FIFA-Beben: Infantino-Vertrauter wirft hin

Eklat bei der FIFA: Infantino verliert im Investorenstreit einen engen Vertrauten – sein Rücktritt sorgt für mächtig Wirbel.

31.07.2026, 12:03 Uhr

Im weltweiten Streit um die geplanten Investorenmodelle der FIFA hat Präsident Gianni Infantino einem Bericht zufolge einen engen Vertrauten verloren. Der hochrangige Berater Carlos Cordeiro legte sein Amt aus Protest gegen die Pläne nieder, wie die Nachrichtenagentur AP und Sky News unter Berufung auf eine Stellungnahme meldeten.

Cordeiro vertrat den Fußball-Weltverband zuletzt auch in der Task Force des Weißen Hauses zur WM 2026 in den USA, Kanada und Mexiko. Der frühere Präsident des US-Fußballverbands arbeitet seit 2021 für die FIFA.

„Als leitender Berater des FIFA-Präsidenten, früherer Banker und lebenslanger Fußball-Fan kann ich nicht tatenlos zusehen, wie die FIFA den Verkauf einer Beteiligung an der Weltmeisterschaft in Erwägung zieht“, schrieb Cordeiro laut den Berichten. Zugleich betonte er, an den Plänen nicht beteiligt gewesen zu sein und sie klar abzulehnen.

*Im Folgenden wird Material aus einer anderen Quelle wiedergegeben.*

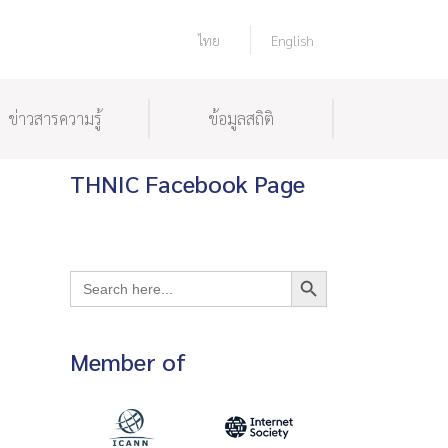
ไทย
English
ข่าวสารความรู้
ข้อมูลสถิติ
THNIC Facebook Page
Search Button
Search
for:
Member of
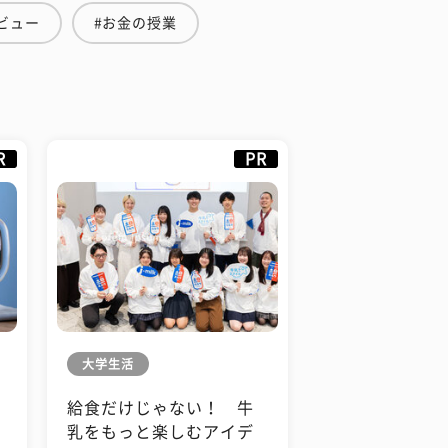
ビュー
#お金の授業
R
PR
大学生活
給食だけじゃない！ 牛
も
乳をもっと楽しむアイデ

Cordeiro nannte das Vorhaben demnach „ein schlechtes Geschäft für die FIFA-Mitgliedsverbände, ein schlechtes Geschäft für den Fußball und ein schlechtes Geschäft für die langfristige Zukunft dieses Sports“. Nach AP-Angaben war der Funktionär in den vergangenen Wochen mehrfach zu Arbeitsbesuchen im Weißen Haus. Als früherer Partner der Investmentbank Goldman Sachs gilt er zudem als erfahrener Kenner von Investitionsgeschäften.

Enormer Widerstand gegen Infantinos Pläne

Die von Infantino geführte FIFA hatte zuvor erklärt, mit dem möglichen Verkauf eines Teils ihrer kommerziellen Rechte – auch rund um die Weltmeisterschaft – Milliardeneinnahmen erzielen zu wollen. Gegen diese Überlegungen hatte sich bereits deutlicher Widerstand formiert.

So stellten Verbände aus dem Bereich der UEFA laut Berichten sogar einen Boykott sämtlicher FIFA-Wettbewerbe in Aussicht, sollte der Weltverband an den Plänen festhalten. Zudem soll die FIFA eine Frist bis zum 19. September für eine Zustimmung zu dem Investorendeal gesetzt und dafür im Gegenzug eine Sonderzahlung in Aussicht gestellt haben.

Nach der derzeitigen öffentlichen Lage dürfte Infantino für das Vorhaben innerhalb der FIFA allerdings kaum noch eine Mehrheit zusammenbekommen.